## Description of the task
When you reproduce the data, keep every word exactly as it stands and leave the pictures out.

(Items from a dataset)
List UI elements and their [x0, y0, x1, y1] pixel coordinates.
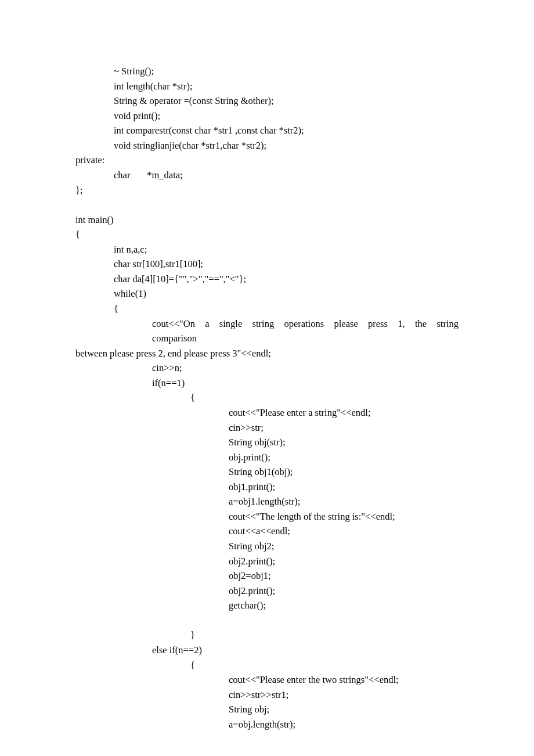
- code-line: getchar();: [75, 598, 459, 613]
- code-line: char *m_data;: [75, 168, 459, 183]
- code-line: obj2.print();: [75, 554, 459, 569]
- code-line: cout<<"Please enter a string"<<endl;: [75, 405, 459, 420]
- code-line: int main(): [75, 213, 459, 228]
- code-line: obj.print();: [75, 450, 459, 465]
- code-line: String & operator =(const String &other)…: [75, 93, 459, 109]
- code-line: String obj;: [75, 702, 459, 717]
- code-line: else if(n==2): [75, 643, 459, 658]
- code-line: obj2.print();: [75, 584, 459, 599]
- code-line: cout<<a<<endl;: [75, 524, 459, 539]
- code-line: cout<<"The length of the string is:"<<en…: [75, 509, 459, 524]
- code-line: {: [75, 658, 459, 673]
- code-line: int length(char *str);: [75, 79, 459, 94]
- code-line: void print();: [75, 109, 459, 124]
- code-line: [75, 197, 459, 213]
- code-line: void stringlianjie(char *str1,char *str2…: [75, 138, 459, 153]
- code-line: if(n==1): [75, 376, 459, 391]
- code-line: int n,a,c;: [75, 242, 459, 257]
- code-line: [75, 613, 459, 628]
- code-line: char str[100],str1[100];: [75, 257, 459, 272]
- code-line: int comparestr(const char *str1 ,const c…: [75, 123, 459, 138]
- code-line: cin>>str>>str1;: [75, 687, 459, 703]
- code-line: {: [75, 301, 459, 316]
- code-line: a=obj.length(str);: [75, 717, 459, 732]
- code-line: {: [75, 227, 459, 242]
- code-line: String obj2;: [75, 539, 459, 554]
- code-line: between please press 2, end please press…: [75, 346, 459, 361]
- code-line: String obj1(obj);: [75, 465, 459, 480]
- code-line: {: [75, 390, 459, 405]
- code-line: obj2=obj1;: [75, 568, 459, 584]
- code-line: cout<<"On a single string operations ple…: [75, 316, 459, 346]
- code-line: cout<<"Please enter the two strings"<<en…: [75, 672, 459, 687]
- code-line: char da[4][10]={"",">","==","<"};: [75, 272, 459, 287]
- code-line: a=obj1.length(str);: [75, 494, 459, 509]
- document-page: ~ String();int length(char *str);String …: [0, 0, 534, 756]
- code-line: obj1.print();: [75, 480, 459, 495]
- code-line: String obj(str);: [75, 435, 459, 450]
- code-line: }: [75, 628, 459, 643]
- code-line: cin>>str;: [75, 420, 459, 435]
- code-line: private:: [75, 153, 459, 168]
- code-line: ~ String();: [75, 64, 459, 79]
- code-line: cin>>n;: [75, 361, 459, 376]
- code-line: };: [75, 183, 459, 198]
- code-line: while(1): [75, 286, 459, 301]
- code-block: ~ String();int length(char *str);String …: [75, 64, 459, 732]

## Expected answer
List UI elements and their [x0, y0, x1, y1] pixel coordinates.
- code-line: getchar();: [75, 598, 459, 613]
- code-line: char *m_data;: [75, 168, 459, 183]
- code-line: obj2.print();: [75, 554, 459, 569]
- code-line: cout<<"Please enter a string"<<endl;: [75, 405, 459, 420]
- code-line: int main(): [75, 213, 459, 228]
- code-line: obj.print();: [75, 450, 459, 465]
- code-line: String & operator =(const String &other)…: [75, 93, 459, 109]
- code-line: String obj;: [75, 702, 459, 717]
- code-line: else if(n==2): [75, 643, 459, 658]
- code-line: obj2.print();: [75, 584, 459, 599]
- code-line: cout<<a<<endl;: [75, 524, 459, 539]
- code-line: cout<<"The length of the string is:"<<en…: [75, 509, 459, 524]
- code-line: {: [75, 658, 459, 673]
- code-line: int length(char *str);: [75, 79, 459, 94]
- code-line: void print();: [75, 109, 459, 124]
- code-line: [75, 197, 459, 213]
- code-line: void stringlianjie(char *str1,char *str2…: [75, 138, 459, 153]
- code-line: if(n==1): [75, 376, 459, 391]
- code-line: int n,a,c;: [75, 242, 459, 257]
- code-line: [75, 613, 459, 628]
- code-line: char str[100],str1[100];: [75, 257, 459, 272]
- code-line: int comparestr(const char *str1 ,const c…: [75, 123, 459, 138]
- code-line: cin>>str>>str1;: [75, 687, 459, 703]
- code-line: {: [75, 301, 459, 316]
- code-line: a=obj.length(str);: [75, 717, 459, 732]
- code-line: {: [75, 227, 459, 242]
- code-line: String obj2;: [75, 539, 459, 554]
- code-line: between please press 2, end please press…: [75, 346, 459, 361]
- code-line: String obj1(obj);: [75, 465, 459, 480]
- code-line: {: [75, 390, 459, 405]
- code-line: obj2=obj1;: [75, 568, 459, 584]
- code-line: cout<<"On a single string operations ple…: [75, 316, 459, 346]
- code-line: cout<<"Please enter the two strings"<<en…: [75, 672, 459, 687]
- code-line: char da[4][10]={"",">","==","<"};: [75, 272, 459, 287]
- code-line: a=obj1.length(str);: [75, 494, 459, 509]
- document-page: ~ String();int length(char *str);String …: [0, 0, 534, 756]
- code-line: obj1.print();: [75, 480, 459, 495]
- code-line: String obj(str);: [75, 435, 459, 450]
- code-line: }: [75, 628, 459, 643]
- code-line: cin>>str;: [75, 420, 459, 435]
- code-line: private:: [75, 153, 459, 168]
- code-line: ~ String();: [75, 64, 459, 79]
- code-line: cin>>n;: [75, 361, 459, 376]
- code-line: };: [75, 183, 459, 198]
- code-line: while(1): [75, 286, 459, 301]
- code-block: ~ String();int length(char *str);String …: [75, 64, 459, 732]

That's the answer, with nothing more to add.